Learning skills form the basis for reading.

Reading is a language-based skill.

Our training will provide Speech and Language Pathologist (SLP) an understanding of the basics of literacy development that are related to a child’s speech and language development.  Participants will also learn more about the role of the SLP, as a member of the school district reading team and intervention linkages with the districts’ reading/language arts curriculum.

SLPs specialize in differentially diagnosing speech and language skill delays.  These skills are also significant areas related to literacy development (Adlof & Hogan, 2018; Bishop, 2004).   These include areas of oral language development, phonemic awareness, and language comprehension/interpretation.  These language domains are also the keys to the development of good early literacy skills in children (Snowling & Melby-Lervag 2016).

Our training will highlight K-3rd literacy development and discuss red flags that lead to later reading difficulties (Catts, Fey, Zhang, & Tomblin (2001).  The sessions will also provide structured and focused literacy (K-3rd) approaches and how an SLP as an integral member of the instructional team while also providing additional knowledge and guidance for intervention. 

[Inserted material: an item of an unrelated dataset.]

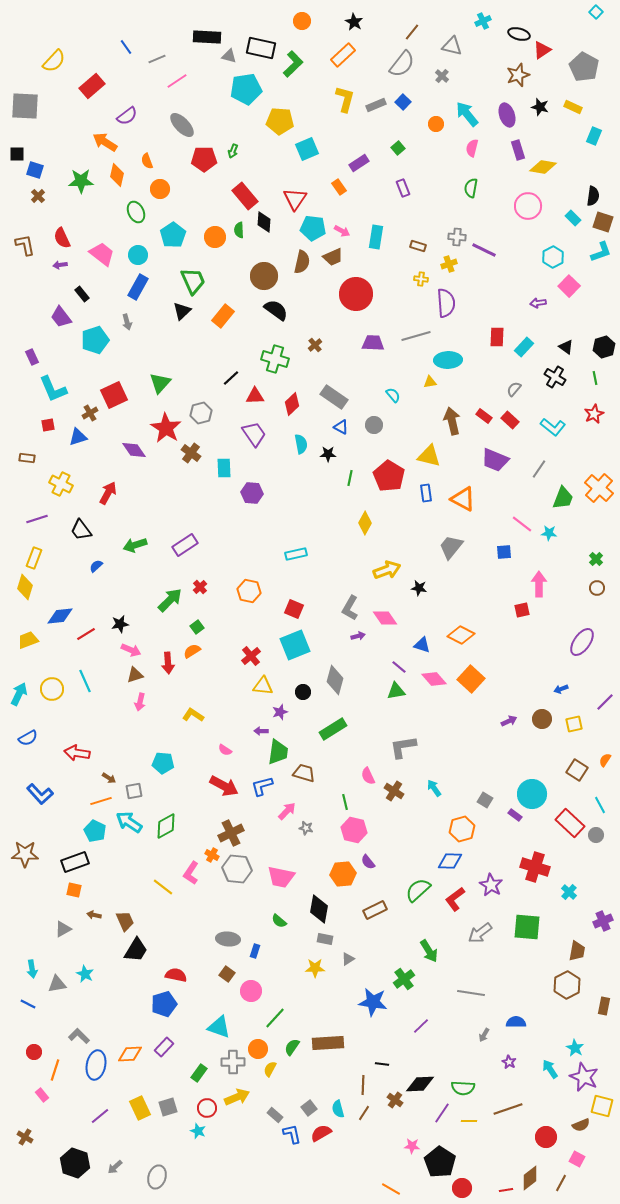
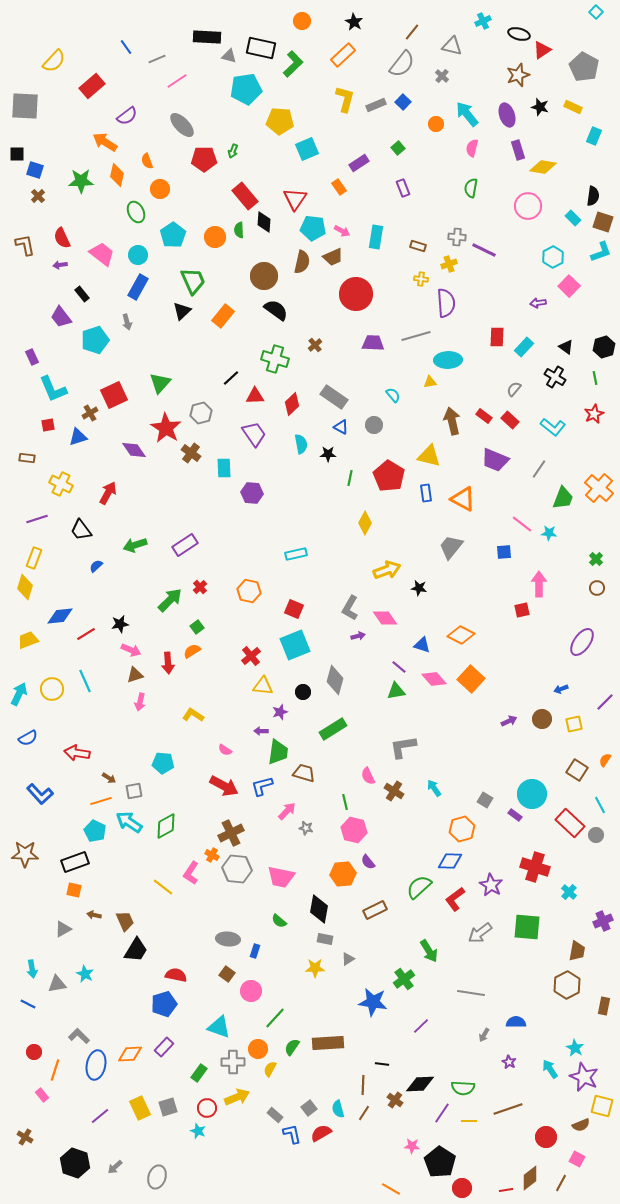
green semicircle at (418, 890): moved 1 px right, 3 px up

The participant will also learn about diagnostic methods to differentiate needs of struggling readers and will learn specific intervention elements and their role in providing coordinated intervention alongside classroom teachers.  SLP’s will also learn to recognize the state standards that address language and literacy skills, assessment and screening approaches for early identification, so that the SLP will be better positioned to provide guidance and information on language/literacy development for school teams.  This training is primarily for the assessment of and instruction of children ages 3 to 9 years old.

Adolf, S.M., H0gan,  T.P. (2018).  Understanding dyslexia in the context of developmental language disorders.  Language, Speech, and Hearing in the Schools.  49(4);762-773.

Catts H. W., Fey ME, Zhang X, & Tomblin J.B. (2001).  Estimating the risk of future reading difficulties in kindergarten children: A research-based model and its clinical implementation.  Language, Speech, and Hearing Services in Schools.  32:38-50.


Snowling, M. J., Melby-Lervag, M. (2016).  Oral language deficits in familial dyslexia: A meta-analysis and review.  Psychological Bulletin.  142:498-545.